__Task directions__: Your task is to filter the entries and copy every line containing the string "membuatnya".

....

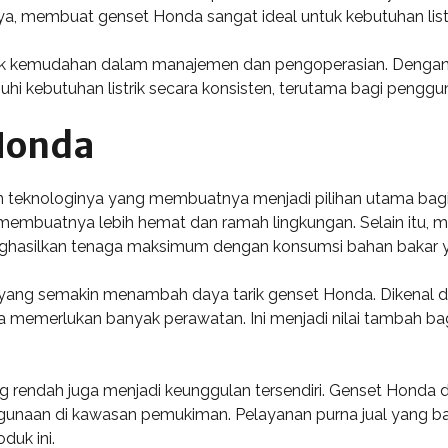
kinya, membuat genset Honda sangat ideal untuk kebutuhan li
k kemudahan dalam manajemen dan pengoperasian. Dengan 
uhi kebutuhan listrik secara konsisten, terutama bagi penggu
Honda
n teknologinya yang membuatnya menjadi pilihan utama bagi
membuatnya lebih hemat dan ramah lingkungan. Selain itu, me
hasilkan tenaga maksimum dengan konsumsi bahan bakar y
ya yang semakin menambah daya tarik genset Honda. Dikenal 
a memerlukan banyak perawatan. Ini menjadi nilai tambah b
ng rendah juga menjadi keunggulan tersendiri. Genset Honda 
unaan di kawasan pemukiman. Pelayanan purna jual yang bai
uk ini.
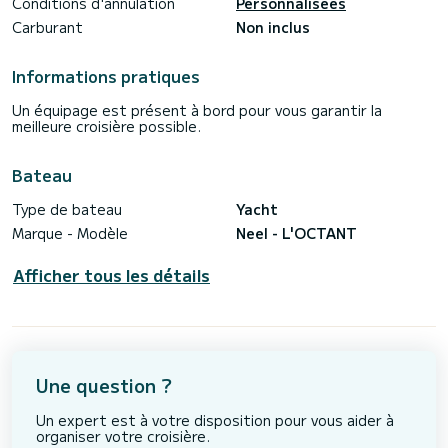
Conditions d'annulation
Personnalisées
Carburant
Non inclus
Informations pratiques
Un équipage est présent à bord pour vous garantir la
meilleure croisière possible.
Bateau
Type de bateau
Yacht
Marque - Modèle
Neel - L'OCTANT
Afficher tous les détails
Une question ?
Un expert est à votre disposition pour vous aider à
organiser votre croisière.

....

__Result below__:
n teknologinya yang membuatnya menjadi pilihan utama bagi
membuatnya lebih hemat dan ramah lingkungan. Selain itu, me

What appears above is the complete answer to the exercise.